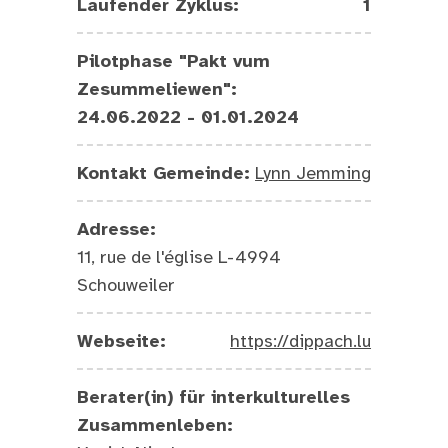
Laufender Zyklus:
1
Pilotphase "Pakt vum
Zesummeliewen":
24.06.2022 - 01.01.2024
Kontakt Gemeinde:
Lynn Jemming
Adresse:
11, rue de l'église L-4994
Schouweiler
Webseite:
https://dippach.lu
Berater(in) für interkulturelles
Zusammenleben:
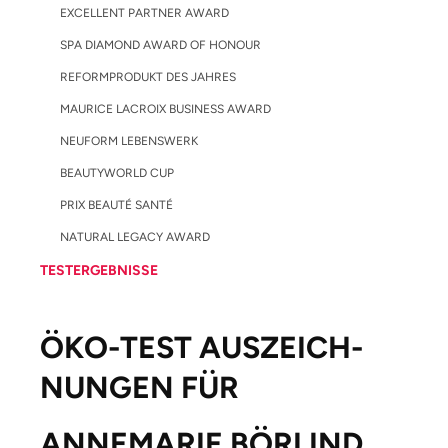
EXCELLENT PARTNER AWARD
SPA DIAMOND AWARD OF HONOUR
REFORMPRODUKT DES JAHRES
MAURICE LACROIX BUSINESS AWARD
NEUFORM LEBENSWERK
BEAUTYWORLD CUP
PRIX BEAUTÉ SANTÉ
NATURAL LEGACY AWARD
TESTERGEBNISSE
ÖKO-TEST AUSZEICH­
NUNGEN FÜR
ANNEMARIE BÖRLIND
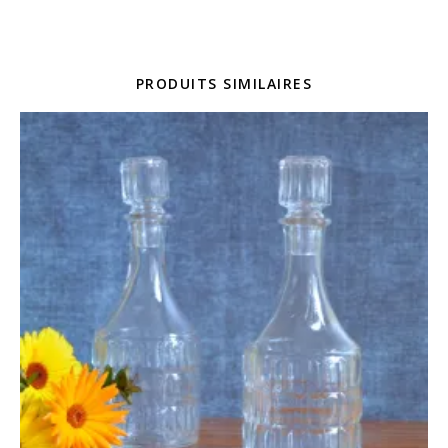
PRODUITS SIMILAIRES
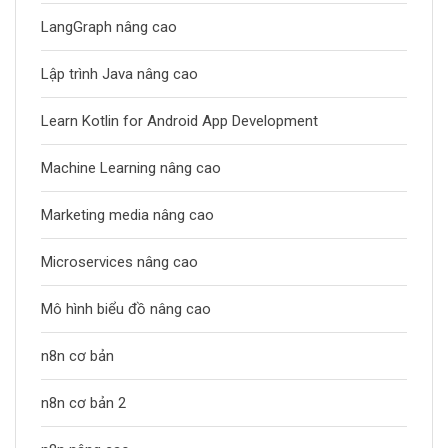
LangGraph nâng cao
Lập trình Java nâng cao
Learn Kotlin for Android App Development
Machine Learning nâng cao
Marketing media nâng cao
Microservices nâng cao
Mô hình biểu đồ nâng cao
n8n cơ bản
n8n cơ bản 2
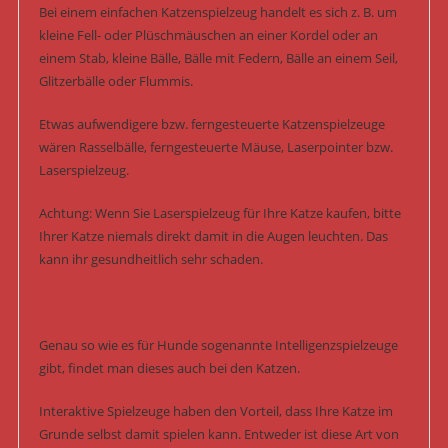
Bei einem einfachen Katzenspielzeug handelt es sich z. B. um
kleine Fell- oder Plüschmäuschen an einer Kordel oder an
einem Stab, kleine Bälle, Bälle mit Federn, Bälle an einem Seil,
Glitzerbälle oder Flummis.
Etwas aufwendigere bzw. ferngesteuerte Katzenspielzeuge
wären Rasselbälle, ferngesteuerte Mäuse, Laserpointer bzw.
Laserspielzeug.
Achtung: Wenn Sie Laserspielzeug für Ihre Katze kaufen, bitte
Ihrer Katze niemals direkt damit in die Augen leuchten. Das
kann ihr gesundheitlich sehr schaden.
Genau so wie es für Hunde sogenannte Intelligenzspielzeuge
gibt, findet man dieses auch bei den Katzen.
Interaktive Spielzeuge haben den Vorteil, dass Ihre Katze im
Grunde selbst damit spielen kann. Entweder ist diese Art von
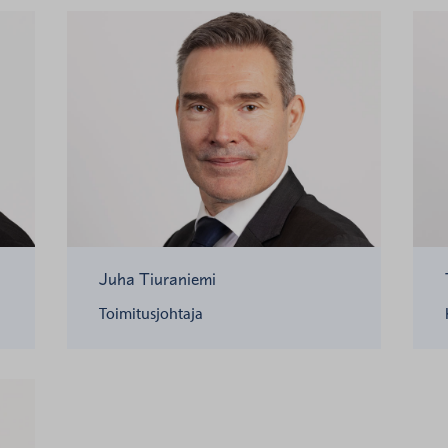
Juha Tiuraniemi
Toimitusjohtaja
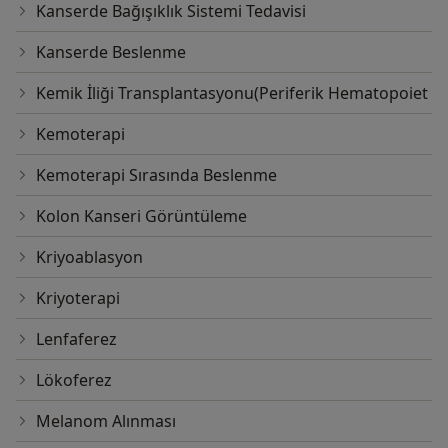
Kanserde Bağışıklık Sistemi Tedavisi
Kanserde Beslenme
Kemik İliği Transplantasyonu(Periferik Hematopoiet
Kemoterapi
Kemoterapi Sırasında Beslenme
Kolon Kanseri Görüntüleme
Kriyoablasyon
Kriyoterapi
Lenfaferez
Lökoferez
Melanom Alınması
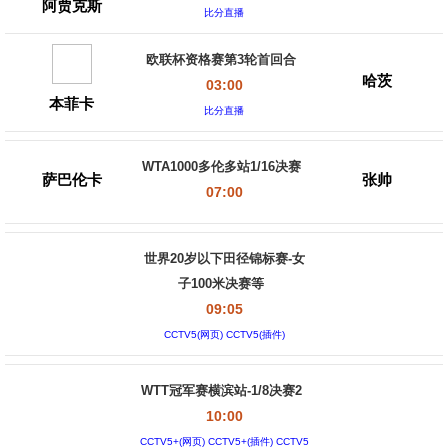
阿贾克斯
比分直播
欧联杯资格赛第3轮首回合
哈茨
03:00
本菲卡
比分直播
WTA1000多伦多站1/16决赛
萨巴伦卡
张帅
07:00
世界20岁以下田径锦标赛-女
子100米决赛等
09:05
CCTV5(网页) CCTV5(插件)
WTT冠军赛横滨站-1/8决赛2
10:00
CCTV5+(网页) CCTV5+(插件) CCTV5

# # # # #

• _ACTION ITEM_
I need every line of the material that includes "Laserspielzeug", so please copy them out.

• _YOUR SOLUTION_
Laserspielzeug.
Achtung: Wenn Sie Laserspielzeug für Ihre Katze kaufen, bitte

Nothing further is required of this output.